Let me start in my usual way, by describing the stimuli for this article and prepare you for the usual questions I am posing at the end of it.
Yesterday I read with interest findings from a BBC research into women in senior managerial positions and prepared to write about it today. But then, listening to the news this morning on Radio 4, I was distracted by three further equality related news items presented back-to-back. In fact, each would normally be worth their own article, but today have included them in one. I wonder, when was the last time four substantive issues were offered as stimuli to us writers on the same day?
The first issue relates to research being conducted by ex-Labour minister Alan Milburn, who is looking into issues of social mobility, although it could probably be better described as social immobility. He suggest the 1950s and 60s were the golden years and is calling for a “bigger drive” to open careers to young people from poorer backgrounds, stating that many of the professions are narrowing the universities from which they accept entrants to graduate training schemes. He cites journalism, medicine and the law as three particular culprit professions.

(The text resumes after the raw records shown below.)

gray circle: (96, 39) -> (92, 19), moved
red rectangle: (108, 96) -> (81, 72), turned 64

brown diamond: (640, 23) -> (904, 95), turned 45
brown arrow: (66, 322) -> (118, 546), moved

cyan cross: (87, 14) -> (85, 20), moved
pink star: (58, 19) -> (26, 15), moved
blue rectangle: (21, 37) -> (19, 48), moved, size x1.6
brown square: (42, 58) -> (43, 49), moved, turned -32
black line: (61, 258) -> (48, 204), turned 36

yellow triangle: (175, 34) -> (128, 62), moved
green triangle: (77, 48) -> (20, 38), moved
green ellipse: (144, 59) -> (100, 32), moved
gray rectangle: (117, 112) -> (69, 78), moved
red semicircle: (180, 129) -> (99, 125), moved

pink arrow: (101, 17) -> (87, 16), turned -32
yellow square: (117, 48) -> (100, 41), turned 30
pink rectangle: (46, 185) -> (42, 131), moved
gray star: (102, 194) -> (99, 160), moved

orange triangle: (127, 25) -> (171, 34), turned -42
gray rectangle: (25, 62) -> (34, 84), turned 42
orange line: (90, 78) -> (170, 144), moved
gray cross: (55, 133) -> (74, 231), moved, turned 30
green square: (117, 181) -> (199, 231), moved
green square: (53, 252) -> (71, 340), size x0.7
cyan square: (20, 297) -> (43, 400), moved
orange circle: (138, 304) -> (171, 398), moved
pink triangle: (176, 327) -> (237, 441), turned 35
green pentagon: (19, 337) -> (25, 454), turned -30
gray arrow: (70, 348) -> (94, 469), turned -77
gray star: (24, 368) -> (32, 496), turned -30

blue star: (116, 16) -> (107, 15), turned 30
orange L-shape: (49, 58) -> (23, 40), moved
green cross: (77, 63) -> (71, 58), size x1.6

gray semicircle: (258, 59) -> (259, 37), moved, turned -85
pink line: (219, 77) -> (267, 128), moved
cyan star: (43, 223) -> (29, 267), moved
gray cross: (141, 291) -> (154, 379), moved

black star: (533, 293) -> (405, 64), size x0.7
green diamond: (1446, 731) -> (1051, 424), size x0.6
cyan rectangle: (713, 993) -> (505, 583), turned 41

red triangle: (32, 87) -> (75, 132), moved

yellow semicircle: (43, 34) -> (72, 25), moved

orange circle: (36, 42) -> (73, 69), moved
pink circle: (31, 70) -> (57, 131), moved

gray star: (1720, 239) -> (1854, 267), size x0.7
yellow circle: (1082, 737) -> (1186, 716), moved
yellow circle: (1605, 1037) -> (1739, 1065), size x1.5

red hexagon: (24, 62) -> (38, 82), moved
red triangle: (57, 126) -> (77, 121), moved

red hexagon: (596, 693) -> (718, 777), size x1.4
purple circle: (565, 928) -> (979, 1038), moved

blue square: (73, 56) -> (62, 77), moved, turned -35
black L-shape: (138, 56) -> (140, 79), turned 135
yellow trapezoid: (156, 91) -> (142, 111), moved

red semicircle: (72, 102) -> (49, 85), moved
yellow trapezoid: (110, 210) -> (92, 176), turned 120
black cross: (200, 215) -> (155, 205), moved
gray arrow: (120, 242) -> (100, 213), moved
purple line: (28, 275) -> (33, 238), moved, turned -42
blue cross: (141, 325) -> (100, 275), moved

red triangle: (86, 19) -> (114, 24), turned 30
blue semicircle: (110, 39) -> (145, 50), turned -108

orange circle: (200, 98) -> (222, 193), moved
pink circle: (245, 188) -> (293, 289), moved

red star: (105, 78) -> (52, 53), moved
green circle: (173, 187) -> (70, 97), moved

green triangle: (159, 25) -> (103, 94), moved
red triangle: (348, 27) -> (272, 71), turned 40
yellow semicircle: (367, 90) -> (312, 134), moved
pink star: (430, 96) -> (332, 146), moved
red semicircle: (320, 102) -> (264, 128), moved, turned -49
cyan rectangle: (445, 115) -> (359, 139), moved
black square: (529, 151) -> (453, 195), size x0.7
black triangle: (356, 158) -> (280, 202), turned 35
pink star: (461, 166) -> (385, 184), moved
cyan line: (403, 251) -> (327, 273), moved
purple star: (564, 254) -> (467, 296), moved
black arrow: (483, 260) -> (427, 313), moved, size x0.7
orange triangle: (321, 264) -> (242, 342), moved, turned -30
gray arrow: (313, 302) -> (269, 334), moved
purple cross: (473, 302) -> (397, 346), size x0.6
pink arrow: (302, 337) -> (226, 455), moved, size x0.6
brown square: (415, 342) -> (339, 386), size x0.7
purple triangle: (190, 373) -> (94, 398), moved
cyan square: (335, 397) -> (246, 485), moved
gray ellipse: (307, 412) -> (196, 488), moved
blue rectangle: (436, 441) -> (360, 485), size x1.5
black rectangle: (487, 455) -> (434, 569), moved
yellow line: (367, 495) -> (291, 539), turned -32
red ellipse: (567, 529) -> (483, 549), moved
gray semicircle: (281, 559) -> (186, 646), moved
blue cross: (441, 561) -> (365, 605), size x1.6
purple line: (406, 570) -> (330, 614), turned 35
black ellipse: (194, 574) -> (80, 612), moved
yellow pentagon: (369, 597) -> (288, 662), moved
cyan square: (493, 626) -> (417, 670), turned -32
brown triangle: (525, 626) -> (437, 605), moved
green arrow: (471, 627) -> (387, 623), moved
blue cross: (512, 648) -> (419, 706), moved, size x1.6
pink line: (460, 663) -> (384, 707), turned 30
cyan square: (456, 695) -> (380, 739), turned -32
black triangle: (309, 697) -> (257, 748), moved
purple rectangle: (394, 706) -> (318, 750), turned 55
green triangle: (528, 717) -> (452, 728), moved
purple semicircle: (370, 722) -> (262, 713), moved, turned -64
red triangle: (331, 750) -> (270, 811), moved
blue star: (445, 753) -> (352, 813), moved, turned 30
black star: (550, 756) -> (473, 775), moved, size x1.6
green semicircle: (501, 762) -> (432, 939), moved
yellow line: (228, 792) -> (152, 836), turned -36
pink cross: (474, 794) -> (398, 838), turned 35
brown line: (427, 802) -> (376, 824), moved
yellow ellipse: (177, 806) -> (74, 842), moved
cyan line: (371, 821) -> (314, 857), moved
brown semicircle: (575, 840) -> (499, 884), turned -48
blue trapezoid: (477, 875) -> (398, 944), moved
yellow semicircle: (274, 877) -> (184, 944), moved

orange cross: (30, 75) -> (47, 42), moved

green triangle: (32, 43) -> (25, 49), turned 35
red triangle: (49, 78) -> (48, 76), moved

A second piece of news was taken from a moving interview with Lord Browne, former chief executive of BP. He explained that being gay and working in business in the 1960s was, for him, “a little grain of personal terror”. He acknowledges that although things have improved since his time, he know that many gay people still choose their employment based on their ability to come out. I have recently written on the impossibility for openly gay footballers. I really recommend you have a listen to this four minute radio interview.
The final topic explained how the government is contemplating brining in compulsory body image and self-esteem lessons in all schools. They have indentified that girls as young as five now worry about how they look, while cosmetic surgery rates have increased by nearly 20% since 2008. Apparently, over half the population of the UK are unhappy about their looks. One recommendation from the All Party Parliamentary Group on body image was a review into whether the Equality Act 2010 should be amended to include appearance-related discrimination. This being very topical; indeed I wrote an article on it at the beginning of May suggesting the same amendment.
So this takes me back to what I was originally going to write about, women in senior management. The UK is a poor performer, languishing lowly in the EU table, though achieving better statistics than the Mediterranean countries; it is being out-performed by our northern European colleagues. Indeed, in Norway where there was a quota system for women in the boardroom, a policy which has now been withdrawn, but nevertheless it made a substantial impact. They have over 40% women on board of top listed companies, compared with the UK’s 17%. The government has asked FTSE 100 companies to achieve a 25% figure by 2015 – I think they will really struggle to realise that target.
What gratifies me is that equality issues are still making the news on a regular basis. I do not believe that any one article, interview or news story changes people’s perceptions or deep rooted unconscious biases, but the drip-drip approach of positive message will, in time make an impact. Certainly, we have come a long way in anti-discriminatory practices since our first legislation in 1970, but there is no room for complacency – there is still a long way to go.
What about your workplace: are people free to come out without the terror Lord Brown described. Do overweight people come to work knowing they are likely to be teased or derided? Would someone from an inner city estate have little chance of promotion compared to someone who has been privately educated? Are women unrepresented in senior management?
Undoubtedly, the questions still need to be asked, and unfortunately far too often the answers are still the same. So we may be able to applaud ourselves for the work we have done, but know we still have a way to go.